La vida parecía excitante durante una hora y entonces ocurría algo que les recordaba cuánto habían dejado atrás. Sátiro se enjugó los ojos y se enderezó.
—Temerix es el hombre más fuerte que conozco —añadió el muchacho—. Habrá sobrevivido, y Lu es demasiado lista para que alguien la… ataque.
Su hermana negó con la cabeza.
—¿Y Ataelo?

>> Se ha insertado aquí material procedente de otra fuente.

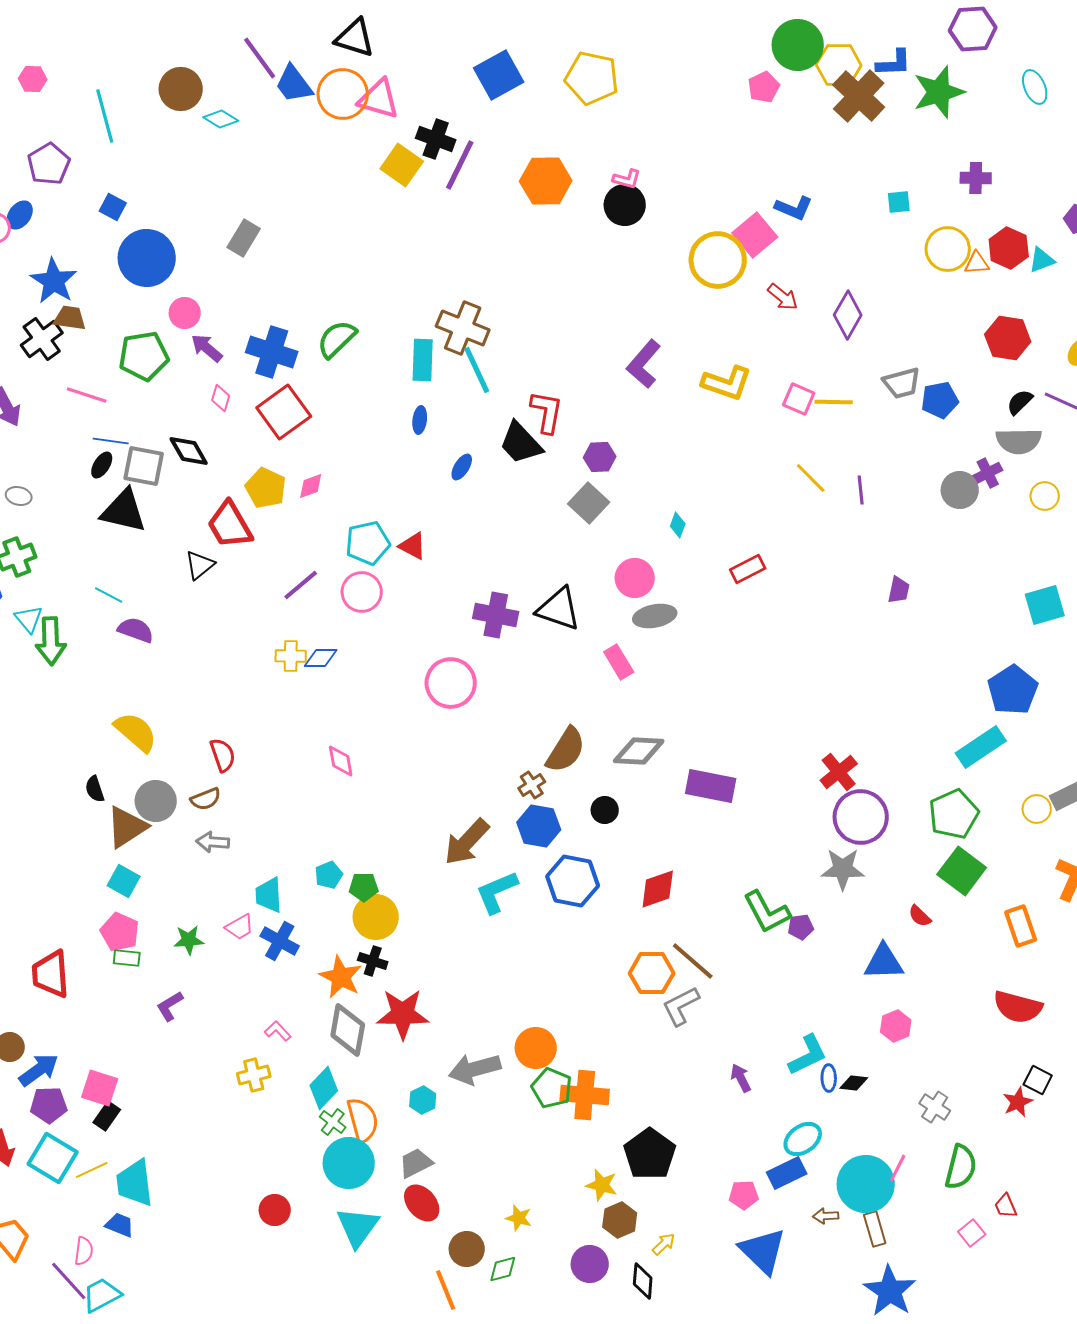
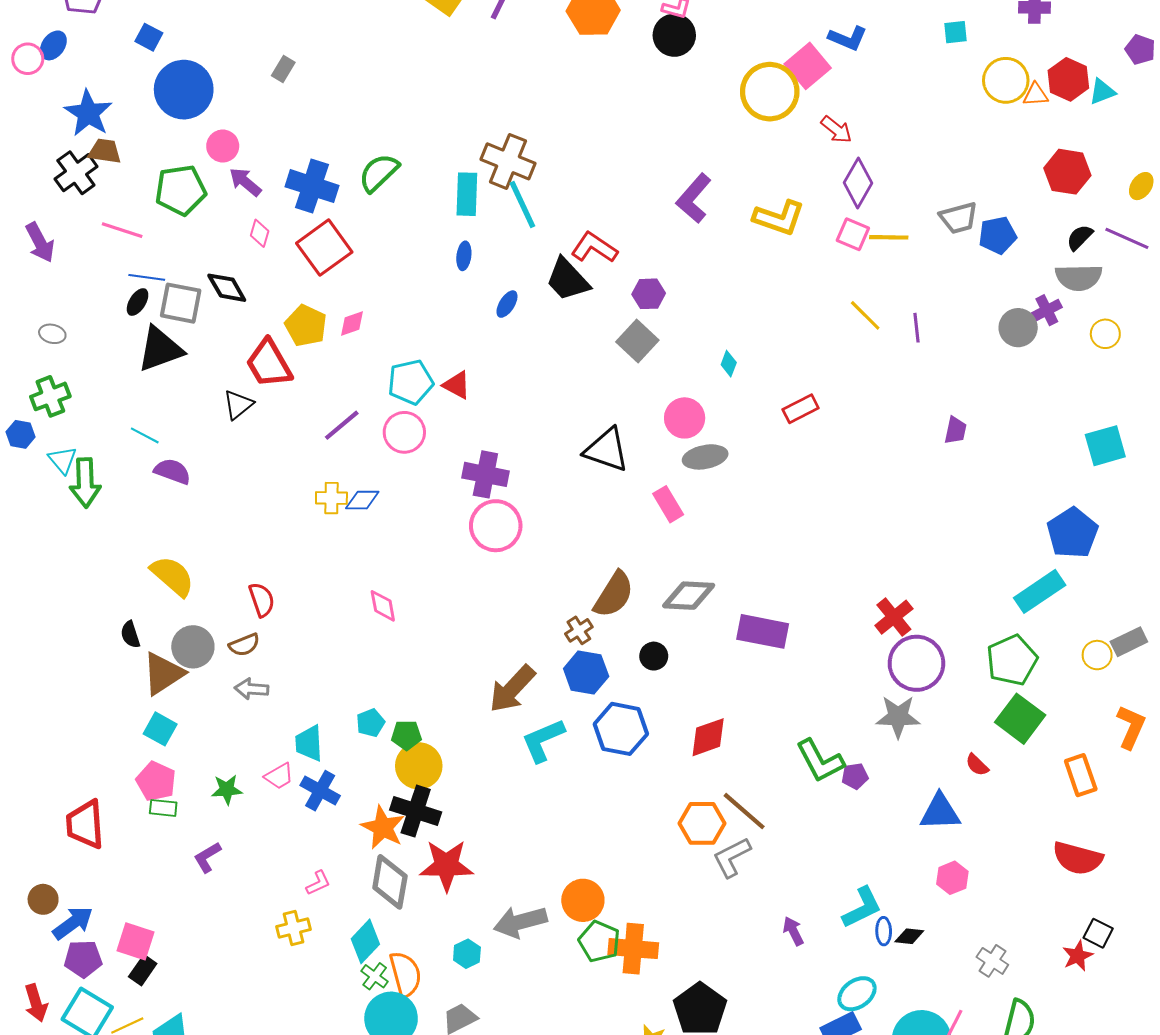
gray rectangle: (244, 238) -> (283, 69), size x0.7
purple diamond: (848, 315) -> (858, 183), moved
red L-shape: (547, 412) -> (594, 248), turned -66
black triangle: (124, 511) -> (160, 349), turned -33
purple cross: (496, 615) -> (485, 474), moved
black cross: (373, 961) -> (416, 811), size x1.6
pink L-shape: (278, 1031) -> (318, 883), turned 108

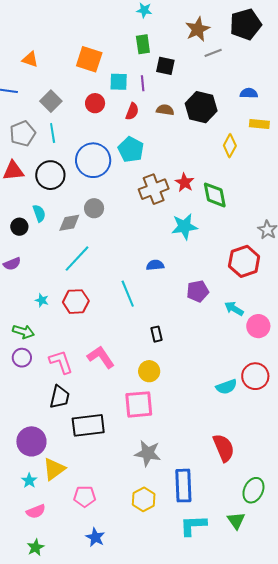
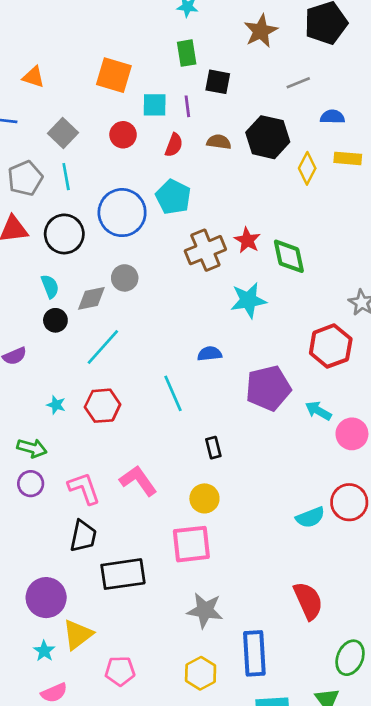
gray line: (213, 53) -> (298, 83), moved
yellow diamond: (230, 146) -> (307, 168), moved
black circle: (19, 227) -> (55, 320), moved
purple pentagon: (198, 291) -> (268, 388), size x1.5

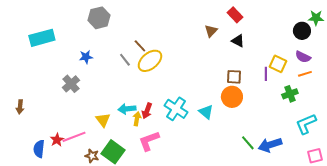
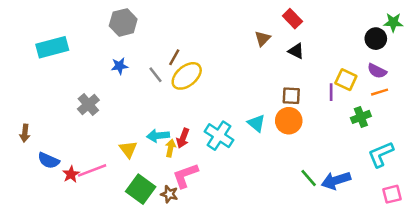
brown line: (140, 46) -> (174, 57), turned 72
blue star: (86, 57) -> (119, 66), moved
cyan triangle: (206, 112) -> (256, 123), moved
blue semicircle: (39, 149) -> (49, 161), moved, turned -72
brown star: (92, 156) -> (169, 194), moved

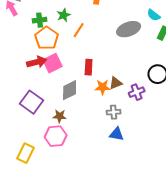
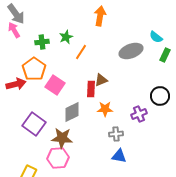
orange pentagon: (47, 38) -> (34, 69), moved
red arrow: (37, 62) -> (16, 84), moved
pink square: (53, 63) -> (55, 85), turned -30
brown triangle: (116, 83) -> (101, 80), moved
brown star: (60, 116) -> (62, 138), size x1.5

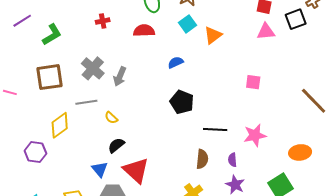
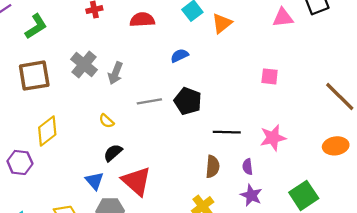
gray line: (86, 102) -> (149, 101), moved
orange ellipse: (300, 152) -> (336, 146), moved

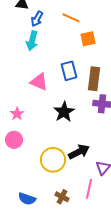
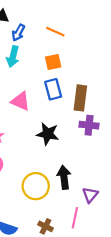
orange square: (88, 39) -> (53, 62), moved
black star: (64, 112) -> (48, 134), turned -30
black arrow: (79, 152) -> (64, 177), turned -70

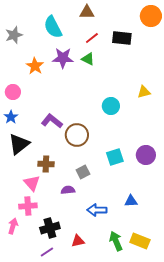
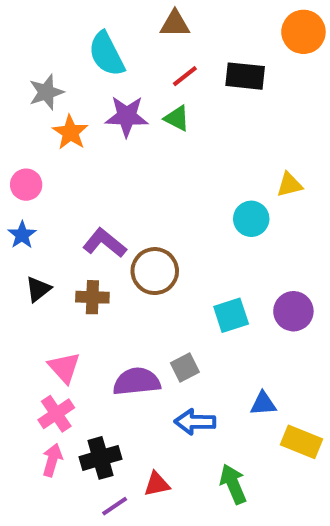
gray star: (14, 35) -> (46, 92), moved
cyan circle: (111, 106) -> (251, 219), moved
black triangle: (19, 144) -> (38, 289), size x0.6
brown cross: (46, 164) -> (92, 297), moved
gray square: (83, 172) -> (185, 368), moved
purple semicircle: (68, 190) -> (137, 382), size x1.6
pink cross: (28, 206) -> (56, 414), turned -30
pink arrow: (13, 226) -> (52, 460), moved
yellow rectangle: (140, 241) -> (301, 442), moved
purple line: (47, 252) -> (115, 506), moved

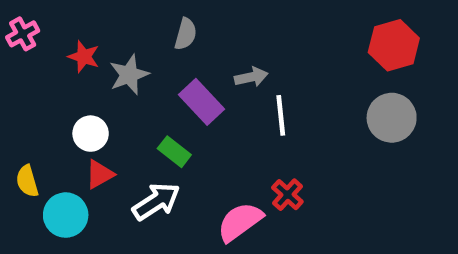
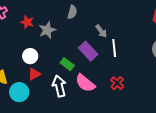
gray arrow: (251, 77) -> (101, 31), turned 64
purple rectangle: (201, 102) -> (88, 51), moved
white arrow: (156, 201) -> (59, 86), turned -70
pink semicircle: (240, 222) -> (85, 83), moved, turned -105

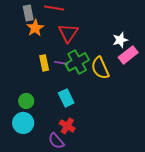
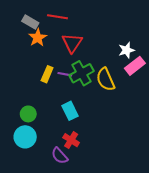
gray rectangle: (28, 13) -> (30, 22), turned -49
yellow rectangle: (44, 63) -> (47, 74), turned 35

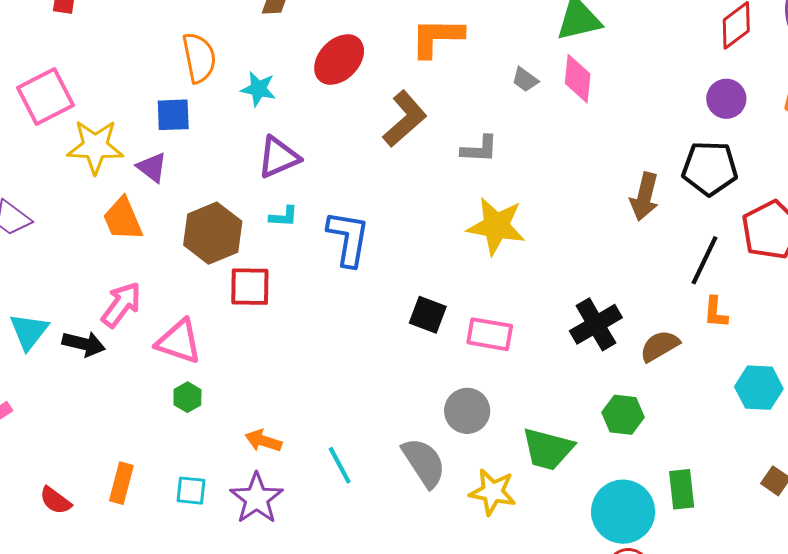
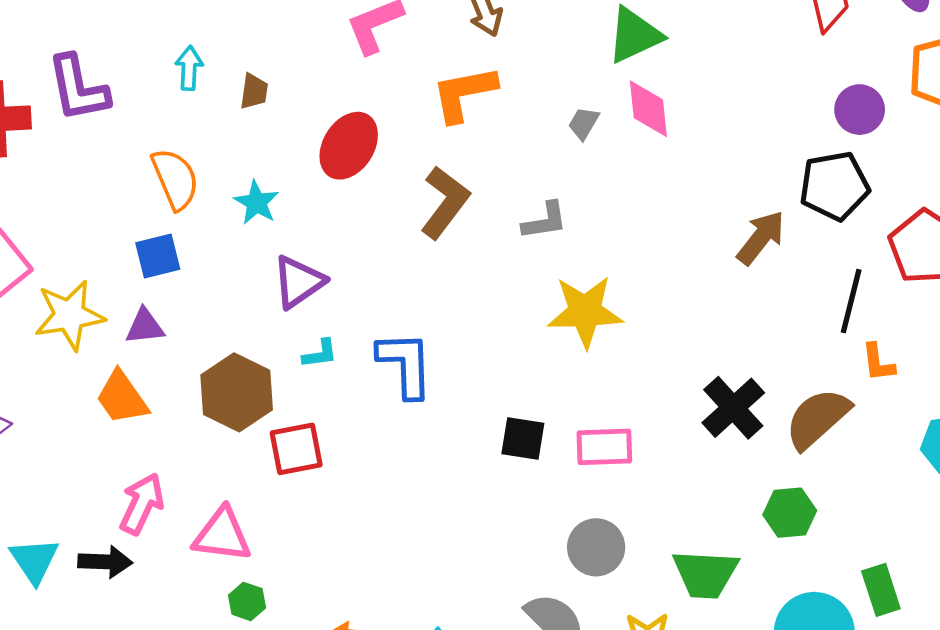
gray trapezoid: (525, 80) -> (584, 123), turned 96
cyan star: (258, 89) -> (256, 203), turned 30
purple circle: (726, 99) -> (860, 110), moved
purple triangle: (152, 167) -> (145, 326), turned -32
brown arrow: (644, 197) -> (761, 238), turned -144
brown semicircle: (660, 346) -> (817, 418), size x1.4

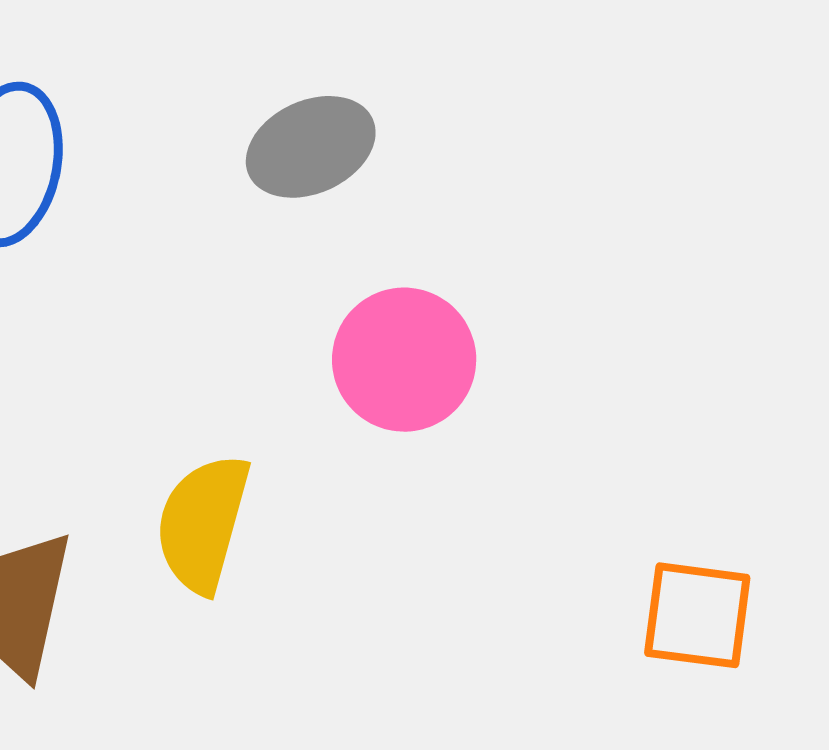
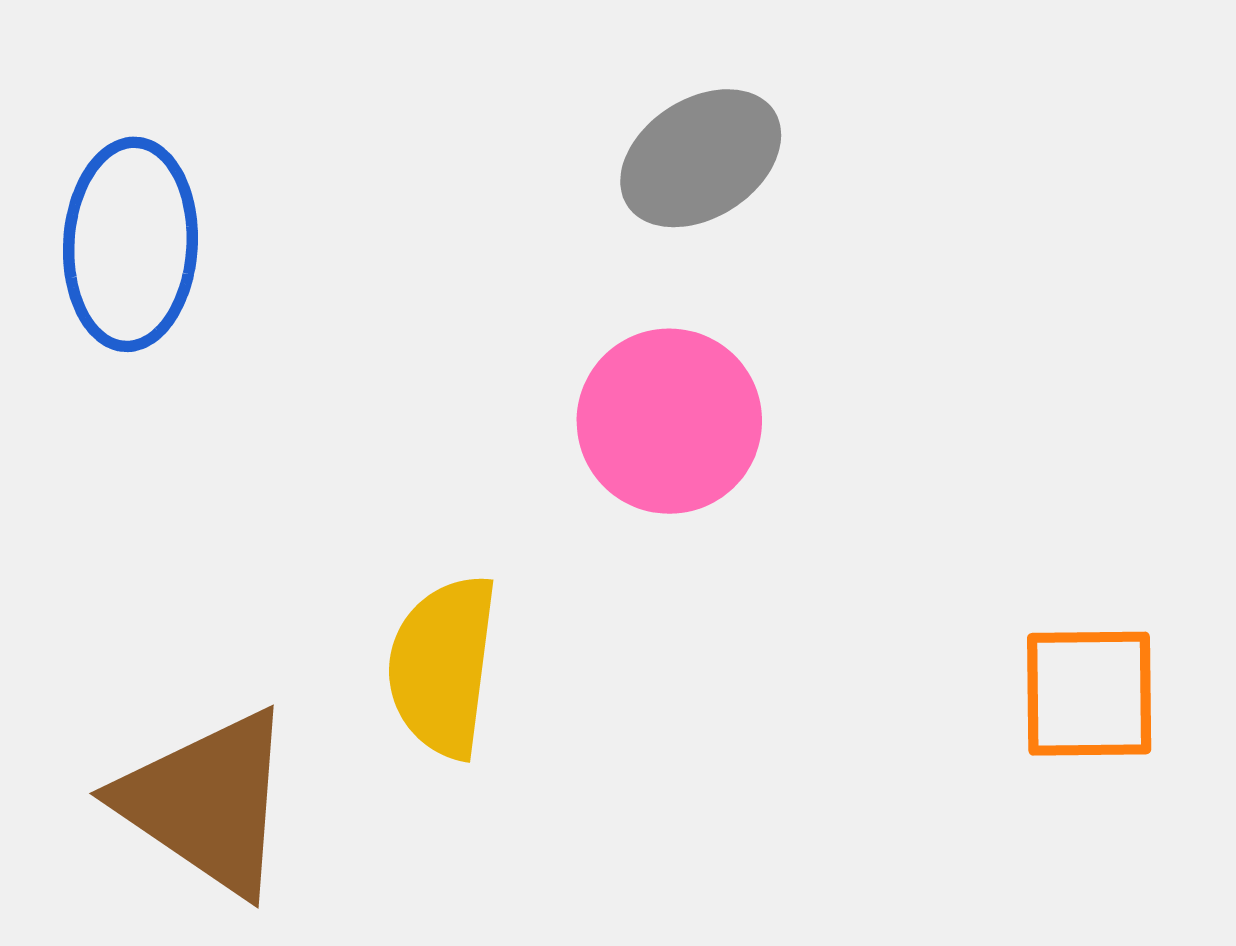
gray ellipse: (311, 147) -> (701, 158), moved

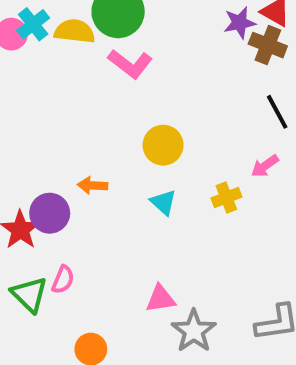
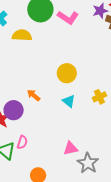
yellow semicircle: (75, 31) -> (22, 35), moved
pink L-shape: (130, 64) -> (68, 17), moved
orange arrow: (93, 185) -> (34, 95), turned 40

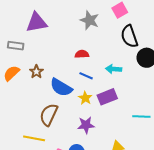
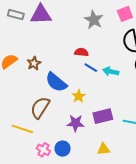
gray rectangle: (16, 46) -> (16, 15), moved
blue line: (86, 76) -> (91, 68), moved
purple rectangle: (107, 97) -> (103, 116), moved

Debe de estar muerto. Iba con mamá.
Se enjugó las lágrimas, miró en torno a la habitación y localizó un casco pequeño con barbera en el montón de yelmos, en su mayoría procedentes de Pilos, aunque también había alguno de Beocia. Se lo encasquetó y le tapó los ojos.
Filocles le quitó el yelmo, que encajaba en la palma de su manaza, y lo remplazó por otro de su medida.
—No está mal —aprobó—. Tendremos que hacerte un almófar.
Buscó en el montón de yelmos y sacó uno pequeño, con el capacete como un pan.
—Pruébate éste —dijo a Sátiro.
El niño quería tener la traza de Aquiles, no la de un vulgar soldado de infantería. Aquél era un beocio liso, con el armazón muy sencillo y sin barbera ni cresta. Al ponérselo le cubrió la cabeza por debajo de las sienes, pero sólo requería un poco de relleno. Y tener un yelmo propio siempre sería mejor que carecer por completo de él.